Jean Louise Emberly Wallbridge (October 25, 1912 – September 30, 1979) was a Canadian architect. In 1950, with Mary Imrie, she was one of the first Canadian women to form an architectural partnership.

==Biography==
She was born in Edmonton, Alberta, the third daughter of James and Mabel Wallbridge. Her father, James Wallbridge, was a prominent lawyer. She was educated at private schools in Victoria, British Columbia, Switzerland and England and at Victoria Composite High School in Edmonton. Wallbridge went on to study architecture with Cecil Burgess at the University of Alberta, receiving a BSc in Applied Science in 1939.

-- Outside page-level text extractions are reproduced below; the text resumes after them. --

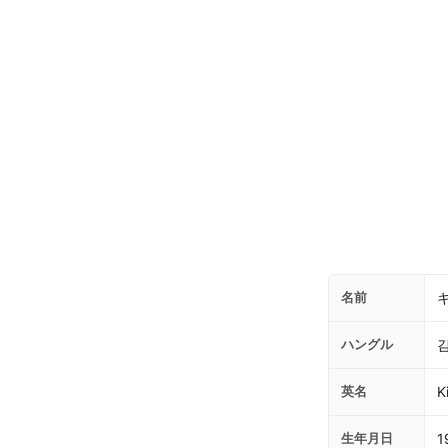
名前
ハングル
英名
K
生年月日
1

In February 1941, she became the third woman to be registered with the Alberta Association of Architects. She worked for an architectural firm in Edmonton and then for the town planning commission in Saint John, New Brunswick. From 1946 to 1949, she worked in the Department of the City Architect in Edmonton. When that office closed in 1950, she worked mainly on residential projects in Edmonton in partnership with Imrie until her death in 1979. In 1957, they won the Canadian Housing Design Council award.

Wallbridge and Imrie built their own home "Six Acres" in Edmonton, where they lived as a couple.

Wallbridge died in Edmonton at the age of 66.